Retards et coûts croissants : Le parcours tumultueux du projet Iter
Le réacteur expérimental thermonucléaire international, plus communément appelé Iter, traverse une période difficile. Le projet ambitieux, soutenu par 33 pays dont la Suisse, vise à prouver la faisabilité de la fusion contrôlée des noyaux atomiques comme source d’énergie. La finalité ultime serait de mettre au point des réacteurs de fusion commerciaux.
Selon le calendrier officiel, Iter devait commencer les expérimentations en 2025 et dix ans plus tard, être alimenté par un mélange fusionnable de deutérium et de tritium. Cependant, les défis techniques rencontrés au cours de la construction du réacteur ont entraîné de nombreux retards. Les responsables restent discrets sur la question et promettent de présenter un nouveau calendrier ainsi qu’un plan de coûts révisés l’année prochaine. Néanmoins, des documents internes récemment publiés par le magazine scientifique américain « Scientific American » révèlent un retard d’au moins trois ans pour le projet international.
Une hausse constante du coût du projet Iter
Inévitablement, ces retards entraînent une augmentation des coûts. Le budget initial de 6 milliards d’euros consacré à la construction d’Iter semble désormais bien lointain. Les dernières estimations se chiffraient à 20 milliards d’euros, mais même ce chiffre semble maintenant dépassé. Il est à craindre que les retards supplémentaires ajoutent encore des milliards d’euros à la facture.
Iter n’est pas un cas isolé
L’augmentation des coûts des grands projets scientifiques et techniques n’est malheureusement pas un phénomène nouveau. La NASA a dû puiser profondément dans les fonds publics pour développer sa fusée lunaire et le télescope James Webb. Toutefois, ces projets ont finalement atteint leur ligne d’arrivée, ce qui n’est pas encore le cas pour Iter. Jusqu’à présent, les gouvernements qui financent le projet n’ont pas coupé les fonds, mais il reste à voir s’ils maintiendront leur engagement financier par conviction ou par crainte de devoir renoncer à des sommes d’argent considérables.

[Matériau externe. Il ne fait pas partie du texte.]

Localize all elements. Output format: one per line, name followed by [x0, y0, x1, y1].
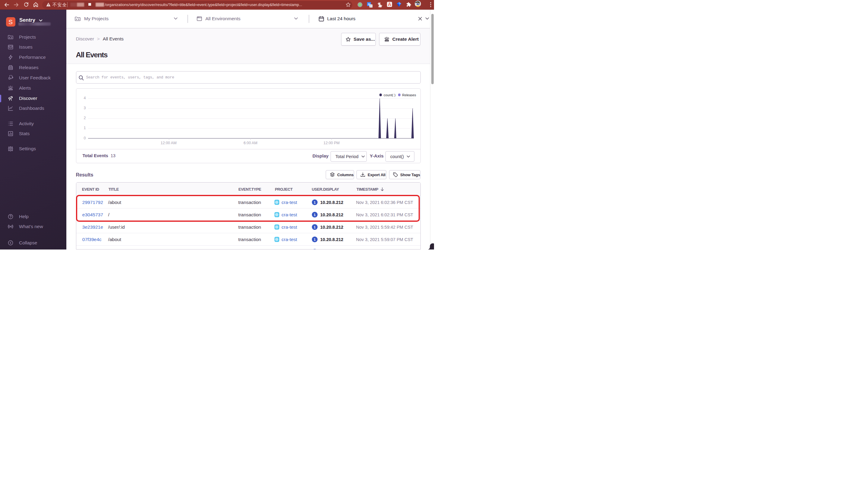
svg-text:文: 文	[370, 5, 372, 8]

L’horizon lointain de la fusion nucléaire commerciale
La perspective que la fusion nucléaire puisse ne contribuer à la production d’électricité commerciale qu’après 2050 suscite des inquiétudes non seulement parmi les politiciens, mais aussi dans la communauté scientifique. Récemment, dans un essai, le président d’Eurofusion (la fédération des institutions de recherche sur la fusion en Europe) a plaidé pour une révision du plan de recherche sur la fusion en Europe. Selon Ambrogio Fasoli, au lieu d’attendre qu’Iter atteigne ses objectifs, la planification du réacteur de démonstration qui succédera à Iter devrait être accélérée. Ce dernier devrait être capable de produire son propre combustible et de convertir la chaleur dégagée par la fusion en électricité.
Des entreprises privées veulent accélérer le processus
Bien qu’Eurofusion continue de soutenir le projet Iter, d’autres chercheurs en fusion ont perdu patience et ont pris des initiatives indépendantes. Ces dernières années, de nombreuses startups se sont créées avec pour objectif de commercialiser la fusion nucléaire plus rapidement. Certaines de ces entreprises ont annoncé la construction de réacteurs capables de produire de l’électricité dès les années 2030.

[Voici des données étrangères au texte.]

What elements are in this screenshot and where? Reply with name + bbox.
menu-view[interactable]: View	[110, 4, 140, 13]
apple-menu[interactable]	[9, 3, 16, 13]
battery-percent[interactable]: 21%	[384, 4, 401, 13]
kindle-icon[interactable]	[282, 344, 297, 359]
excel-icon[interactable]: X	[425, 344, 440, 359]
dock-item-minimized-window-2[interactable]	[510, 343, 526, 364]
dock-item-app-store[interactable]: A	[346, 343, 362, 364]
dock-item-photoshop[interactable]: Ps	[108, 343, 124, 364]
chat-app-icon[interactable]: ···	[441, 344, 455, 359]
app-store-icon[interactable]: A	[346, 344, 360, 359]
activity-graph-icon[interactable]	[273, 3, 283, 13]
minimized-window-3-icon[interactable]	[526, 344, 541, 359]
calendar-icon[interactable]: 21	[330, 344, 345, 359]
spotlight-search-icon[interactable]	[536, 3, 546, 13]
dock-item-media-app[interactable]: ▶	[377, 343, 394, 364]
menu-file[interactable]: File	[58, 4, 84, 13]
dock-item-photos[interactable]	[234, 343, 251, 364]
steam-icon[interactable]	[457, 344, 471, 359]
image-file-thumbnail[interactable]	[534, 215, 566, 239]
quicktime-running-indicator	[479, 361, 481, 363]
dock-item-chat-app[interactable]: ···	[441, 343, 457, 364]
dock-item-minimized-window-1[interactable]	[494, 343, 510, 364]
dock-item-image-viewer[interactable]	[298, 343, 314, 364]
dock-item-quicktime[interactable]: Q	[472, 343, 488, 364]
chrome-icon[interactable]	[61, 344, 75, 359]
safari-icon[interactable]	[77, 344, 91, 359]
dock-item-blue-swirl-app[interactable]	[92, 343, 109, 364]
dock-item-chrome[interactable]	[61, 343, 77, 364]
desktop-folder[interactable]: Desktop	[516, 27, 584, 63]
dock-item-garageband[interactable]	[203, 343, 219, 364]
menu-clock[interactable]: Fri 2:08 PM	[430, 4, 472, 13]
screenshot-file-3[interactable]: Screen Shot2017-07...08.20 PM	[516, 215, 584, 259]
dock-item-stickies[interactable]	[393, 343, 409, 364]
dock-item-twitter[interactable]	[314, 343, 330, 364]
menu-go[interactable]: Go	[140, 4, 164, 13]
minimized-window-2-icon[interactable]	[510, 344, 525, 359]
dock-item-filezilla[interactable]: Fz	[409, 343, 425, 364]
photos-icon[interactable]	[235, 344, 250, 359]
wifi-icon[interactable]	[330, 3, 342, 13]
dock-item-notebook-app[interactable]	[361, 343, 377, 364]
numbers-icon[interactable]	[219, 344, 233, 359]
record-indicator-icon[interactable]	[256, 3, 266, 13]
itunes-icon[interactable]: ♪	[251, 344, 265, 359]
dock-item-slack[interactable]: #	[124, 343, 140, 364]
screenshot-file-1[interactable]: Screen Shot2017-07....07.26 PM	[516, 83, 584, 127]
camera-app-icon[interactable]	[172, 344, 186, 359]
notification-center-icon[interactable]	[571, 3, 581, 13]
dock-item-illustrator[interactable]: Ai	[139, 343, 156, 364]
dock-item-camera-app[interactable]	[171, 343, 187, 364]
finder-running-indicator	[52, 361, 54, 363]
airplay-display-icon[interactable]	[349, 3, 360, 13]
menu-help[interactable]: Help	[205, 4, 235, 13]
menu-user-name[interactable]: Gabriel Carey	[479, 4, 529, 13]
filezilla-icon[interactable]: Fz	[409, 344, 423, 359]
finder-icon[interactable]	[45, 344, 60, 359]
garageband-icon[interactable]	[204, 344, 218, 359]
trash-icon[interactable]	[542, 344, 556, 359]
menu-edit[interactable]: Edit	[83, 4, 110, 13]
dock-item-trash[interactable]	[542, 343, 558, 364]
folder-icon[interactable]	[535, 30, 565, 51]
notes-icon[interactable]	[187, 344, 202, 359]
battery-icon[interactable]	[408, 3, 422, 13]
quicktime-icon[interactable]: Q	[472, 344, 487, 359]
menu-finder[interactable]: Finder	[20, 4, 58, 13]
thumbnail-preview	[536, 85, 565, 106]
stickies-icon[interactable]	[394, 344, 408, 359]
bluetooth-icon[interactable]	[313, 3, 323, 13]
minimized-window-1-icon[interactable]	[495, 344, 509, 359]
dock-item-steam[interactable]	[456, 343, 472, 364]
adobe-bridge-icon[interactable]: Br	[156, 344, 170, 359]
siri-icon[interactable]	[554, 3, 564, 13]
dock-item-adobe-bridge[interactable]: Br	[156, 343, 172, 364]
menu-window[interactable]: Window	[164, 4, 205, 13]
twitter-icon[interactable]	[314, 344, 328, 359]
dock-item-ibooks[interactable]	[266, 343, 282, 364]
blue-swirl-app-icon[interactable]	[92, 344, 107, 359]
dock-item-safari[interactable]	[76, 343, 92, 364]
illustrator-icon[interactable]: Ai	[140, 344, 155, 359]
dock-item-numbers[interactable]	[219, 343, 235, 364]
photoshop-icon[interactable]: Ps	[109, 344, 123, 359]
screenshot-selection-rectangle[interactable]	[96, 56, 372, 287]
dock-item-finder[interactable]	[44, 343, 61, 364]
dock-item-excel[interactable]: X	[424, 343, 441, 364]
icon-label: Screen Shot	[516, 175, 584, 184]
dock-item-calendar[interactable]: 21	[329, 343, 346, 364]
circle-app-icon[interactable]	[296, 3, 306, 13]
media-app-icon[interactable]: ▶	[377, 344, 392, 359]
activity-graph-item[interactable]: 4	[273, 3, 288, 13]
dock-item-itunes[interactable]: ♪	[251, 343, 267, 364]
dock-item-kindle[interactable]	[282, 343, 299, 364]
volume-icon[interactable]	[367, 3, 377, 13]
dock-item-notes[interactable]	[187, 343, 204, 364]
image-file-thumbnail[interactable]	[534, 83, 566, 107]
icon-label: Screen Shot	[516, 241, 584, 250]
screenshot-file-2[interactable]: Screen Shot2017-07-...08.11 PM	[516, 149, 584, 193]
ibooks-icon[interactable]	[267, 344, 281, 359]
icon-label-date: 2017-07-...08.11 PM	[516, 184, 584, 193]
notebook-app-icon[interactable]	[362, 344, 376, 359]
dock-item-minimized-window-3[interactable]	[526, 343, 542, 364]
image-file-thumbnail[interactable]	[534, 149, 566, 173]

Il est important de considérer ces promesses avec scepticisme car elles visent avant tout à attirer les investisseurs. Néanmoins, ces entreprises privées représentent une concurrence sérieuse pour Iter. Leur avantage réside dans leur structure organisationnelle légère et leur volonté de prendre des risques. Elles ne sont pas entravées par les structures décisionnelles opaques qui ont retardé la construction du réacteur expérimental.
Bien sûr, cela ne garantit pas le succès, mais l’exemple de l’industrie spatiale montre qu’il ne faut pas sous-estimer l’initiative privée. Il y a vingt ans, la NASA dominait le domaine du vol spatial habité. Aujourd’hui, l’agence spatiale américaine s’adresse à des entreprises comme SpaceX pour transporter ses astronautes vers la Station spatiale internationale ou la Lune. Pour l’organisation Iter, c’est un avertissement. Si elle ne trouve pas rapidement le chemin du succès, les découvertes que l’on espère d’Iter pourraient arriver trop tard.